··· Source information

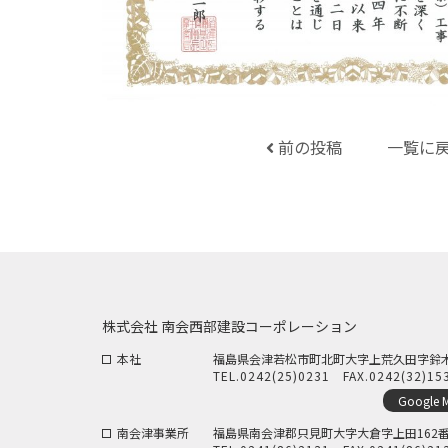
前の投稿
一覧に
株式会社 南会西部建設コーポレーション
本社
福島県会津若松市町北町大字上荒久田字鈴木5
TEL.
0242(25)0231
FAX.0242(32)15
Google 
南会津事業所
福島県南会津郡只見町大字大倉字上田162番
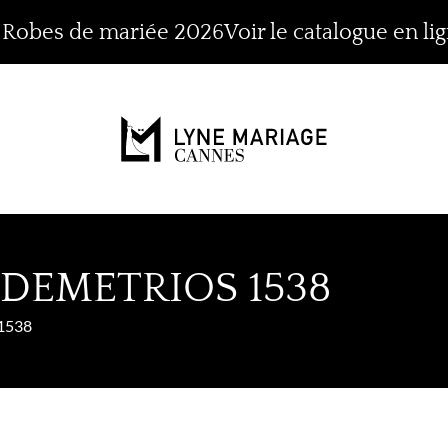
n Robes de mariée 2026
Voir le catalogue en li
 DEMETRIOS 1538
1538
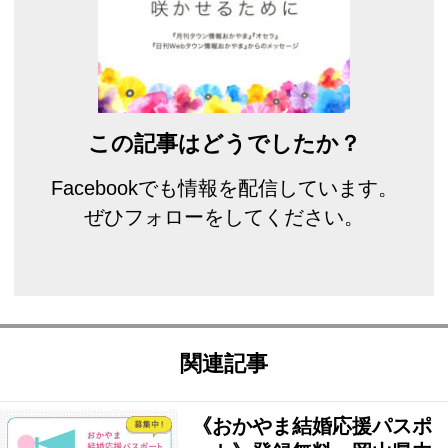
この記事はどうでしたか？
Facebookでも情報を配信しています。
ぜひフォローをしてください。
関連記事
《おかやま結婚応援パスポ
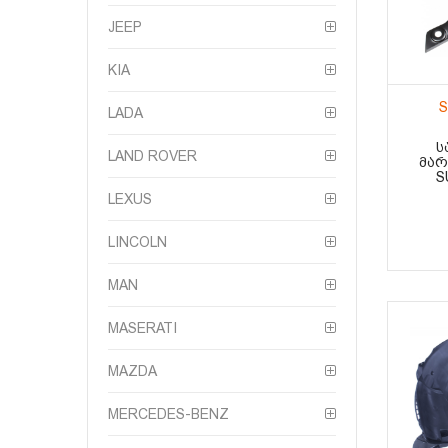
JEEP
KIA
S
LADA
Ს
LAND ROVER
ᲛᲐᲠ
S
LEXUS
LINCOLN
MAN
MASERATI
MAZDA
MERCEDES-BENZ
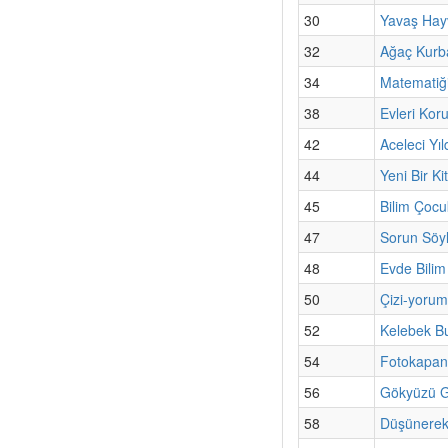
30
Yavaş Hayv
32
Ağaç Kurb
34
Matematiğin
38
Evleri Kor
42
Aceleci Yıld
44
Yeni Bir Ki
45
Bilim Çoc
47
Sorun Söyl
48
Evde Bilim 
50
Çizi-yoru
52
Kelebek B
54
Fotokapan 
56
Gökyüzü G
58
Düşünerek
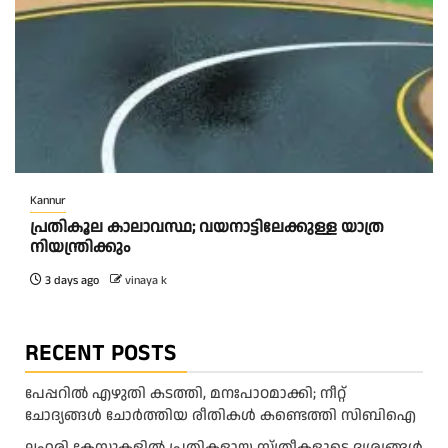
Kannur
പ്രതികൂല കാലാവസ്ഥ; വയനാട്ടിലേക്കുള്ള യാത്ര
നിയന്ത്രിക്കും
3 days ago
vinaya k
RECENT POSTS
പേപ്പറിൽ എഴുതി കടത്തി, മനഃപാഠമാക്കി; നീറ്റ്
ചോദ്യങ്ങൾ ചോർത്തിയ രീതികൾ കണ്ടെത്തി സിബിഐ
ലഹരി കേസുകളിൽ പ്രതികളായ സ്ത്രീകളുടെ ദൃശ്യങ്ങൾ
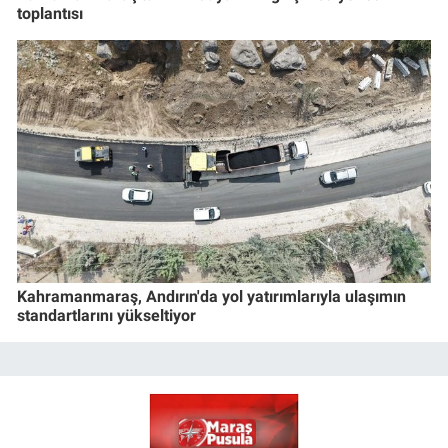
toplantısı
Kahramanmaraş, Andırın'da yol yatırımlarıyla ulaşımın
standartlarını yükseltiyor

······

**Required work:** Leave out the pictures and output every record above precisely as given.

**Task answer:**
前の投稿
一覧に
株式会社 南会西部建設コーポレーション
本社
福島県会津若松市町北町大字上荒久田字鈴木5
TEL.
0242(25)0231
FAX.0242(32)15
Google 
南会津事業所
福島県南会津郡只見町大字大倉字上田162番
n Robes de mariée 2026
Voir le catalogue en li
 DEMETRIOS 1538
1538
この記事はどうでしたか？
Facebookでも情報を配信しています。
ぜひフォローをしてください。
関連記事
《おかやま結婚応援パスポ
JEEP
KIA
S
LADA
Ს
LAND ROVER
ᲛᲐᲠ
S
LEXUS
LINCOLN
MAN
MASERATI
MAZDA
MERCEDES-BENZ
30
Yavaş Hayv
32
Ağaç Kurb
34
Matematiğin
38
Evleri Kor
42
Aceleci Yıld
44
Yeni Bir Ki
45
Bilim Çoc
47
Sorun Söyl
48
Evde Bilim 
50
Çizi-yoru
52
Kelebek B
54
Fotokapan 
56
Gökyüzü G
58
Düşünerek
Kannur
പ്രതികൂല കാലാവസ്ഥ; വയനാട്ടിലേക്കുള്ള യാത്ര
നിയന്ത്രിക്കും
3 days ago
vinaya k
RECENT POSTS
പേപ്പറിൽ എഴുതി കടത്തി, മനഃപാഠമാക്കി; നീറ്റ്
ചോദ്യങ്ങൾ ചോർത്തിയ രീതികൾ കണ്ടെത്തി സിബിഐ
ലഹരി കേസുകളിൽ പ്രതികളായ സ്ത്രീകളുടെ ദൃശ്യങ്ങൾ
toplantısı
Kahramanmaraş, Andırın'da yol yatırımlarıyla ulaşımın
standartlarını yükseltiyor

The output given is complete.